Queensboro Bridge by Numbers:
Distance: 7042 feet
Design: Two-level cantilever bridge built in 1909.
Engineer: Gustav Lindenthal
Architect: Henry Hornbostel
Manhattan entrance: 60th Street, between Second and First Avenues
Queens entrance: Queens Plaza and Crescent Street
Other info: The Queensboro bride bike and pedestrian path closes every year for the running of the New York City marathon.
10 June 1983, New York (NY) Times, “Bridge Is Soon to Lose a ‘People’s Roadway’” by Ari L. Goldman, pg. B1:
On a bright summer day in 1978, a group of cyclists, in defiance of New York’s traffic laws, rode their bicycles across an outer lane of the Queensboro Bridge and hung a banner that read, “People’s Roadway.”
About a year later, the Koch administration opened a lane on the bridge that was reminiscent of 1909 when the span was new and the pedestrian promenade was a major feature. Once again, there was a way to stroll or cycle between Queens and midtown Manhattan.
Next month, however, a new phase of rehabilitation will begin on the Queensboro, and the outer lane now used by bikes and joggers will revert to automobile use. This is the problem: two of the four upper lanes of the bridge are being rebuilt; traffic will be diverted below and the outer roadway is needed.
“It’s discriminatory,” said Janet Weinberg, the executive director of a cyclists group called Transportation Alternatives. “Somehow, if you are an automobile driver you have more rights.”

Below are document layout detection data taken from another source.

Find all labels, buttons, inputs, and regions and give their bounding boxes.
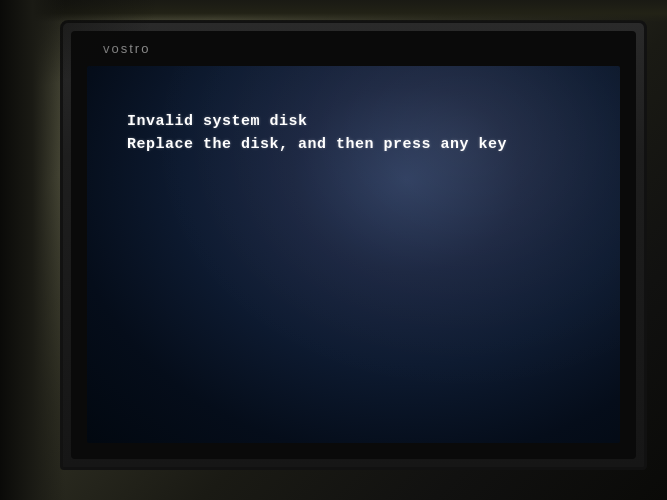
bios-error-area: Invalid system disk Replace the disk, an…: [127, 111, 507, 156]
left-shadow: [0, 0, 65, 500]
screen-bezel: Invalid system disk Replace the disk, an…: [71, 31, 636, 459]
bios-error-line1: Invalid system disk: [127, 111, 507, 134]
photo-frame: vostro Invalid system disk Replace the d…: [0, 0, 667, 500]
bios-error-line2: Replace the disk, and then press any key: [127, 134, 507, 157]
screen-display: Invalid system disk Replace the disk, an…: [87, 66, 620, 443]
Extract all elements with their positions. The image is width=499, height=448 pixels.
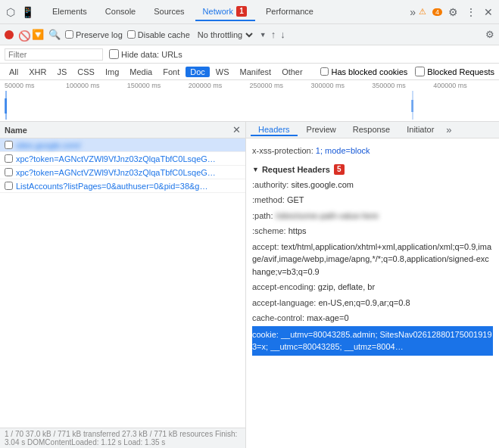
filter-input[interactable] xyxy=(5,48,103,61)
tl-350: 350000 ms xyxy=(372,82,433,89)
type-tab-other[interactable]: Other xyxy=(277,67,307,77)
hide-data-urls-label[interactable]: Hide data: URLs xyxy=(109,49,182,59)
type-tab-all[interactable]: All xyxy=(5,67,23,77)
xss-protection-row: x-xss-protection: 1; mode=block xyxy=(252,143,493,159)
header-key: accept-encoding: xyxy=(252,282,316,291)
tab-elements[interactable]: Elements xyxy=(45,4,95,20)
header-val: GET xyxy=(287,195,304,204)
header-val: en-US,en;q=0.9,ar;q=0.8 xyxy=(318,298,410,307)
type-tab-font[interactable]: Font xyxy=(158,67,184,77)
type-tab-js[interactable]: JS xyxy=(52,67,71,77)
tl-250: 250000 ms xyxy=(250,82,311,89)
has-blocked-cookies-label[interactable]: Has blocked cookies xyxy=(320,67,407,76)
network-timeline[interactable]: 50000 ms 100000 ms 150000 ms 200000 ms 2… xyxy=(0,80,499,122)
throttle-arrow: ▼ xyxy=(260,31,267,39)
header-val: gzip, deflate, br xyxy=(318,282,375,291)
main-content: Name ✕ sites.google.com/ xpc?token=AGNct… xyxy=(0,122,499,448)
tab-sources[interactable]: Sources xyxy=(146,4,192,20)
left-panel-header: Name ✕ xyxy=(0,122,245,138)
tab-network[interactable]: Network 1 xyxy=(195,3,255,21)
hide-data-urls-checkbox[interactable] xyxy=(109,49,119,59)
more-options-btn[interactable]: ⋮ xyxy=(464,5,478,20)
type-tab-css[interactable]: CSS xyxy=(73,67,99,77)
search-btn[interactable]: 🔍 xyxy=(48,29,61,40)
blocked-requests-checkbox[interactable] xyxy=(415,67,425,76)
tl-400: 400000 ms xyxy=(433,82,494,89)
request-headers-section-title[interactable]: ▼ Request Headers 5 xyxy=(252,162,493,177)
close-devtools-btn[interactable]: ✕ xyxy=(482,5,494,20)
type-tab-doc[interactable]: Doc xyxy=(186,67,210,77)
right-tab-preview[interactable]: Preview xyxy=(299,124,344,136)
header-key: accept-language: xyxy=(252,298,316,307)
scheme-row: :scheme: https xyxy=(252,223,493,239)
header-key: :path: xyxy=(252,211,273,220)
disable-cache-label[interactable]: Disable cache xyxy=(127,30,190,39)
record-btn[interactable] xyxy=(5,30,14,39)
tl-50: 50000 ms xyxy=(5,82,66,89)
warning-icon: ⚠ xyxy=(419,7,426,17)
accept-encoding-row: accept-encoding: gzip, deflate, br xyxy=(252,279,493,295)
type-tab-manifest[interactable]: Manifest xyxy=(235,67,276,77)
has-blocked-cookies-checkbox[interactable] xyxy=(320,67,329,76)
type-tab-ws[interactable]: WS xyxy=(211,67,234,77)
type-tab-bar: All XHR JS CSS Img Media Font Doc WS Man… xyxy=(0,64,499,80)
request-checkbox[interactable] xyxy=(5,182,13,190)
right-panel: Headers Preview Response Initiator » x-x… xyxy=(246,122,499,448)
header-val: sites.google.com xyxy=(291,180,354,189)
header-key: :scheme: xyxy=(252,226,286,235)
more-tabs-btn[interactable]: » xyxy=(410,6,416,18)
request-item[interactable]: sites.google.com/ xyxy=(0,138,245,152)
header-val: https xyxy=(288,226,307,235)
header-val: text/html,application/xhtml+xml,appli­ca… xyxy=(252,242,491,276)
import-btn[interactable]: ↑ xyxy=(271,29,276,40)
blocked-requests-label[interactable]: Blocked Requests xyxy=(415,67,494,76)
panel-icons: ⬡ 📱 xyxy=(5,5,36,20)
preserve-log-checkbox[interactable] xyxy=(65,30,73,39)
request-name: xpc?token=AGNctVZWl9VfJnz03zQlqaTbfC0Lsq… xyxy=(16,154,216,163)
tl-100: 100000 ms xyxy=(66,82,127,89)
warning-badge: 4 xyxy=(432,8,442,16)
filter-bar: Hide data: URLs xyxy=(0,45,499,64)
filter-btn[interactable]: 🔽 xyxy=(32,29,44,40)
tl-300: 300000 ms xyxy=(310,82,372,89)
left-footer: 1 / 70 37.0 kB / 771 kB transferred 27.3… xyxy=(0,428,245,448)
settings-btn[interactable]: ⚙ xyxy=(447,5,460,20)
clear-btn[interactable]: 🚫 xyxy=(18,30,27,39)
right-tab-initiator[interactable]: Initiator xyxy=(399,124,441,136)
request-list: sites.google.com/ xpc?token=AGNctVZWl9Vf… xyxy=(0,138,245,428)
timeline-chart[interactable] xyxy=(0,91,499,121)
network-settings-btn[interactable]: ⚙ xyxy=(485,29,494,40)
request-item[interactable]: xpc?token=AGNctVZWl9VfJnz03zQlqaTbfC0Lsq… xyxy=(0,166,245,179)
request-name: sites.google.com/ xyxy=(16,141,81,150)
tab-console[interactable]: Console xyxy=(98,4,143,20)
type-tab-xhr[interactable]: XHR xyxy=(24,67,51,77)
header-val: /sites/some-path-value-here xyxy=(276,210,379,222)
close-split-btn[interactable]: ✕ xyxy=(232,124,241,135)
throttle-select[interactable]: No throttling xyxy=(195,30,255,40)
type-tab-media[interactable]: Media xyxy=(125,67,157,77)
preserve-log-label[interactable]: Preserve log xyxy=(65,30,123,39)
right-content[interactable]: x-xss-protection: 1; mode=block ▼ Reques… xyxy=(246,138,499,448)
type-tab-img[interactable]: Img xyxy=(101,67,123,77)
right-tab-headers[interactable]: Headers xyxy=(251,124,298,136)
request-item[interactable]: xpc?token=AGNctVZWl9VfJnz03zQlqaTbfC0Lsq… xyxy=(0,152,245,166)
request-checkbox[interactable] xyxy=(5,141,13,149)
right-tab-response[interactable]: Response xyxy=(345,124,398,136)
header-key: :authority: xyxy=(252,180,288,189)
network-toolbar: 🚫 🔽 🔍 Preserve log Disable cache No thro… xyxy=(0,24,499,45)
disable-cache-checkbox[interactable] xyxy=(127,30,136,39)
device-toolbar-btn[interactable]: 📱 xyxy=(20,5,36,20)
right-more-tabs-btn[interactable]: » xyxy=(446,124,451,135)
request-checkbox[interactable] xyxy=(5,154,13,163)
accept-language-row: accept-language: en-US,en;q=0.9,ar;q=0.8 xyxy=(252,295,493,311)
header-val: max-age=0 xyxy=(307,313,348,322)
tl-200: 200000 ms xyxy=(189,82,250,89)
export-btn[interactable]: ↓ xyxy=(280,29,285,40)
badge-5: 5 xyxy=(334,164,345,175)
request-checkbox[interactable] xyxy=(5,168,13,176)
header-val: 1; mode=block xyxy=(316,146,370,155)
inspect-element-btn[interactable]: ⬡ xyxy=(5,5,17,20)
tab-performance[interactable]: Performance xyxy=(258,4,321,20)
timeline-labels: 50000 ms 100000 ms 150000 ms 200000 ms 2… xyxy=(0,80,499,91)
request-item[interactable]: ListAccounts?listPages=0&authuser=0&pid=… xyxy=(0,179,245,193)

Transportation Alternatives: T. A. Magazine
March/April 1999, p.16
The “Peoples Roadway” Makes Full-Time Return to the Queensboro Bridge
The Department of Transportation has officially announced that beginning in September 1999 the North Outer Roadway of the Queensboro Bridge will be dedicated solely to bicyclists, pedestrians, skaters and other non-motorized travelers. The car-free path is a huge win for bridge users and Transportation Alternatives, and comes after decades of struggle and broken promises. For T.A., the realization of a dedicated bike/walkway closes our longest running advocacy campaign. Spanning an era over more than twenty years, hundreds, perhaps thousands of activists banded together for a single cause.
The most recent chapter in this epic opened in November 1996 when the city opened the bike/ped path to Manhattan bound traffic. Cyclists and peds using the bridge were forced to board a shuttle bus or van during the weekday evening rush, (2:30-7:30pm). Bike traffic on the bridge has plummeted 80% since the change. The DOT’s action was precipitated by a traffic routing fiasco at the Manhattan entrance to the bridge that outraged area residents and left politicians scrambling. Since then anything to do with bridge has remained politically red-hot.

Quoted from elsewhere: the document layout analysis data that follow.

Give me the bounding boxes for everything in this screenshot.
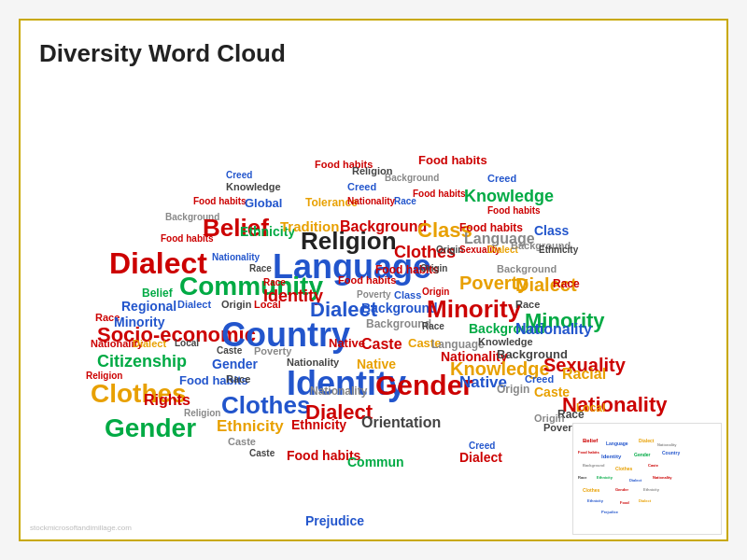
cloud-word: Minority [427, 297, 521, 321]
cloud-word: Nationality [310, 385, 367, 397]
thumbnail-word: Clothes [615, 466, 632, 471]
thumbnail-word: Race [578, 475, 587, 480]
thumbnail-word: Nationality [657, 442, 676, 447]
thumbnail-word: Gender [634, 452, 651, 457]
cloud-word: Citizenship [97, 353, 187, 370]
thumbnail-word: Caste [648, 463, 658, 468]
cloud-word: Clothes [221, 393, 310, 417]
thumbnail-word: Gender [615, 487, 628, 492]
cloud-word: Food habits [193, 197, 247, 206]
cloud-word: Food habits [338, 275, 396, 286]
slide: Diversity Word Cloud Food habitsFood hab… [19, 19, 728, 541]
cloud-word: Regional [121, 300, 176, 313]
thumbnail-word: Food [620, 500, 629, 505]
cloud-word: Class [394, 290, 421, 301]
cloud-word: Orientation [361, 415, 441, 430]
cloud-word: Ethnicity [539, 245, 578, 255]
cloud-word: Native [329, 337, 365, 349]
cloud-word: Caste [217, 346, 242, 356]
cloud-word: Nationality [515, 322, 592, 337]
thumbnail-word: Ethnicity [597, 475, 613, 480]
cloud-word: Food habits [161, 234, 214, 244]
cloud-word: Poverty [254, 346, 291, 357]
cloud-word: Caste [361, 337, 402, 352]
cloud-word: Local [576, 402, 605, 413]
cloud-word: Belief [142, 287, 173, 299]
thumbnail: BeliefLanguageDialectNationalityFood hab… [572, 423, 722, 535]
thumbnail-word: Identity [601, 454, 621, 459]
thumbnail-word: Belief [583, 438, 598, 443]
cloud-word: Global [245, 197, 282, 209]
cloud-word: Creed [347, 182, 376, 192]
cloud-word: Gender [105, 415, 196, 441]
thumbnail-word: Language [606, 441, 628, 446]
cloud-word: Dialect [133, 339, 166, 349]
thumbnail-word: Prejudice [601, 510, 618, 514]
cloud-word: Knowledge [226, 182, 281, 192]
watermark: stockmicrosoftandimillage.com [30, 524, 132, 532]
cloud-word: Caste [249, 449, 275, 458]
cloud-word: Commun [347, 455, 404, 469]
thumbnail-word: Background [583, 463, 604, 468]
cloud-word: Ethnicity [291, 418, 346, 431]
cloud-word: Origin [221, 300, 251, 310]
cloud-word: Food habits [418, 154, 487, 166]
thumbnail-word: Nationality [653, 475, 671, 480]
cloud-word: Knowledge [464, 188, 554, 204]
cloud-word: Food habits [487, 206, 541, 216]
cloud-word: Creed [226, 171, 252, 180]
thumbnail-word: Dialect [639, 498, 651, 503]
cloud-word: Racial [562, 367, 606, 382]
thumbnail-word: Ethnicity [643, 487, 659, 492]
thumbnail-word: Ethnicity [587, 498, 603, 503]
cloud-word: Background [385, 174, 439, 183]
cloud-word: Class [534, 224, 569, 237]
cloud-word: Creed [487, 174, 516, 184]
cloud-word: Dialect [459, 451, 502, 464]
thumbnail-word: Country [662, 450, 680, 455]
cloud-word: Caste [228, 437, 256, 447]
cloud-word: Origin [497, 384, 529, 395]
cloud-word: Local [254, 300, 281, 310]
cloud-word: Nationality [347, 197, 395, 206]
cloud-word: Local [175, 339, 199, 348]
cloud-word: Origin [420, 264, 447, 273]
cloud-word: Nationality [212, 253, 260, 262]
thumbnail-word: Dialect [629, 478, 641, 483]
cloud-word: Race [553, 278, 580, 289]
cloud-word: Race [226, 374, 250, 385]
cloud-word: Rights [144, 393, 190, 408]
thumbnail-word: Clothes [583, 487, 599, 493]
cloud-word: Race [422, 322, 444, 331]
cloud-word: Dialect [177, 300, 211, 310]
thumbnail-word: Dialect [639, 438, 654, 443]
slide-title: Diversity Word Cloud [39, 39, 708, 68]
cloud-word: Food habits [413, 189, 466, 199]
thumbnail-word: Food habits [578, 450, 599, 455]
cloud-word: Gender [212, 357, 258, 371]
cloud-word: Prejudice [305, 514, 364, 527]
cloud-word: Ethnicity [217, 418, 284, 434]
cloud-word: Knowledge [478, 337, 533, 347]
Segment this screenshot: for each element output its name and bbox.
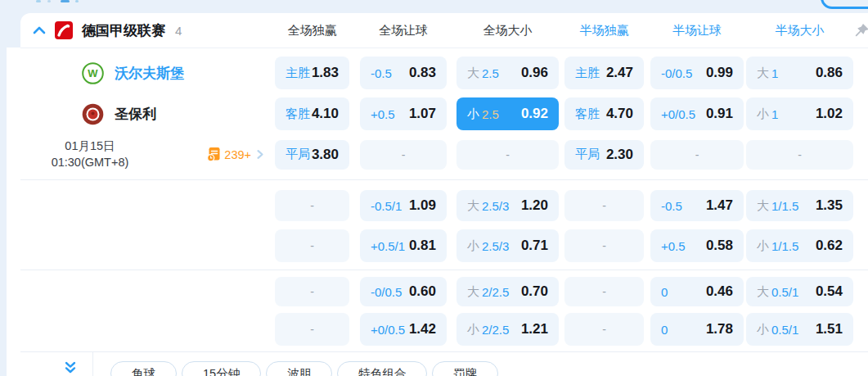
odds-value: 0.62 [816,238,843,254]
odds-cell-ft-handicap-away[interactable]: +0.5 1.07 [360,97,447,130]
tab-penalty-card[interactable]: 罚牌 [432,361,498,376]
odds-label: 1/1.5 [771,239,798,253]
odds-label: 0.5/1 [771,285,798,299]
odds-value: 2.30 [606,147,633,163]
odds-section-alt-2: - -0/0.5 0.60 大2/2.5 0.70 - 0 0.46 大0.5/… [20,277,868,346]
collapse-chevron-icon[interactable] [33,26,46,34]
odds-cell-ft-handicap-home[interactable]: -0.5 0.83 [360,57,447,89]
odds-cell-empty: - [564,313,644,346]
odds-value: 1.51 [816,321,843,337]
tab-corner[interactable]: 角球 [110,361,177,376]
footer-bar: 角球 15分钟 波胆 特色组合 罚牌 [20,352,868,376]
odds-cell-ht-handicap-home[interactable]: 0 0.46 [650,277,744,306]
section-divider [20,179,868,180]
expand-more-icon[interactable] [64,360,77,376]
col-header-ft-handicap: 全场让球 [360,23,447,39]
markets-count: 239+ [224,148,251,161]
home-team[interactable]: W 沃尔夫斯堡 [20,62,270,84]
odds-label: +0.5/1 [371,239,405,253]
odds-cell-ft-away-win[interactable]: 客胜 4.10 [275,97,349,130]
odds-label: 主胜 [575,66,600,81]
odds-value: 1.09 [409,197,436,214]
tab-15min[interactable]: 15分钟 [182,361,261,376]
odds-cell-ft-under[interactable]: 小2.5/3 0.71 [456,229,559,262]
odds-label: 平局 [286,147,310,162]
alt-odds-row: - +0.5/1 0.81 小2.5/3 0.71 - +0.5 0.58 小1… [20,229,868,262]
dash: - [310,239,314,252]
odds-label: 2.5 [482,107,499,121]
match-date: 01月15日 [20,138,160,155]
ou-side-label: 大 [467,66,479,81]
odds-value: 0.81 [409,238,436,254]
odds-value: 0.54 [816,283,843,300]
odds-label: +0.5 [371,107,395,121]
ou-side-label: 大 [467,284,479,300]
odds-value: 3.80 [312,147,339,163]
odds-label: 客胜 [575,106,600,122]
odds-cell-ht-home-win[interactable]: 主胜 2.47 [564,57,644,89]
odds-cell-ht-over[interactable]: 大0.5/1 0.54 [746,277,853,306]
league-title: 德国甲级联赛 [82,21,165,40]
odds-label: 2.5/3 [482,239,509,253]
odds-cell-ft-over[interactable]: 大2.5 0.96 [456,57,559,89]
odds-label: 2.5 [482,66,499,80]
odds-cell-ht-away-win[interactable]: 客胜 4.70 [564,97,644,130]
ou-side-label: 小 [467,322,479,337]
odds-cell-empty: - [275,313,349,346]
pin-icon[interactable] [852,22,868,40]
alt-odds-row: - -0/0.5 0.60 大2/2.5 0.70 - 0 0.46 大0.5/… [20,277,868,306]
odds-cell-ft-under[interactable]: 小2/2.5 1.21 [456,313,559,346]
home-team-name[interactable]: 沃尔夫斯堡 [115,64,184,83]
dash: - [310,199,314,212]
odds-cell-ft-over[interactable]: 大2.5/3 1.20 [456,190,559,221]
odds-label: -0.5 [661,199,682,213]
odds-cell-ht-under[interactable]: 小0.5/1 1.51 [746,313,853,346]
home-odds-row: W 沃尔夫斯堡 主胜 1.83 -0.5 0.83 大2.5 0.96 主胜 2… [20,57,868,89]
odds-label: 客胜 [286,106,310,122]
odds-value: 0.83 [409,65,436,81]
odds-cell-ft-handicap-away[interactable]: +0.5/1 0.81 [360,229,447,262]
odds-cell-ft-draw[interactable]: 平局 3.80 [275,140,349,170]
odds-cell-ft-over[interactable]: 大2/2.5 0.70 [456,277,559,306]
odds-cell-ft-under-selected[interactable]: 小2.5 0.92 [456,97,559,130]
odds-cell-ft-home-win[interactable]: 主胜 1.83 [275,57,349,89]
odds-cell-empty: - [275,190,349,221]
odds-label: +0/0.5 [371,323,405,337]
markets-link[interactable]: 239+ [206,147,265,162]
odds-cell-ft-handicap-home[interactable]: -0.5/1 1.09 [360,190,447,221]
odds-cell-empty: - [564,229,644,262]
tab-special-combo[interactable]: 特色组合 [337,361,427,376]
odds-cell-ht-handicap-away[interactable]: 0 1.78 [650,313,744,346]
odds-cell-ht-under[interactable]: 小1/1.5 0.62 [746,229,853,262]
dash: - [602,239,606,252]
odds-cell-ht-handicap-home[interactable]: -0.5 1.47 [650,190,744,221]
away-team-name[interactable]: 圣保利 [115,105,156,124]
markets-count-icon [206,147,221,162]
odds-cell-ht-under[interactable]: 小1 1.02 [746,97,853,130]
odds-cell-ft-handicap-away[interactable]: +0/0.5 1.42 [360,313,447,346]
ou-side-label: 小 [757,238,769,254]
odds-cell-ht-over[interactable]: 大1 0.86 [746,57,853,89]
odds-label: -0/0.5 [661,66,692,80]
match-time: 01:30(GMT+8) [20,155,160,171]
away-odds-row: 圣保利 客胜 4.10 +0.5 1.07 小2.5 0.92 客胜 4.70 … [20,97,868,130]
odds-label: +0.5 [661,239,686,253]
ou-side-label: 小 [467,238,479,254]
odds-value: 1.20 [521,197,548,214]
odds-label: 0.5/1 [771,323,798,337]
odds-label: 1/1.5 [771,199,798,213]
odds-value: 0.46 [706,283,733,300]
odds-cell-ht-handicap-away[interactable]: +0.5 0.58 [650,229,744,262]
odds-section-main: W 沃尔夫斯堡 主胜 1.83 -0.5 0.83 大2.5 0.96 主胜 2… [20,57,868,170]
away-team[interactable]: 圣保利 [20,103,270,125]
odds-cell-empty: - [564,190,644,221]
odds-cell-ht-handicap-away[interactable]: +0/0.5 0.91 [650,97,744,130]
tab-correct-score[interactable]: 波胆 [266,361,332,376]
odds-cell-ht-over[interactable]: 大1/1.5 1.35 [746,190,853,221]
odds-label: 主胜 [286,66,310,81]
odds-cell-ft-handicap-home[interactable]: -0/0.5 0.60 [360,277,447,306]
odds-label: -0.5 [371,66,392,80]
odds-cell-ht-handicap-home[interactable]: -0/0.5 0.99 [650,57,744,89]
odds-cell-ht-draw[interactable]: 平局 2.30 [564,140,644,170]
cutoff-blue-outline-fragment [821,0,868,9]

The Queensboro Bridge is by far the busiest of the East River bridges, carrying more than 200,000 motor vehicles a day versus 150,000 on the Brooklyn and 100,000 on the Williamsburg. In comparison, about a thousand bicyclists and pedestrians use the Queensboro bike/ped path on an average spring day. The City has long pointed to this disparity as a reason for allowing cars on the bike path during rush hours. Yet, this is the same faulty logic invoked when new roads are built in order to ease traffic congestion. Ultimately, it is pretty simple-if the City seriously wants fewer people driving and more cycling it must encourage cycling and discourage driving.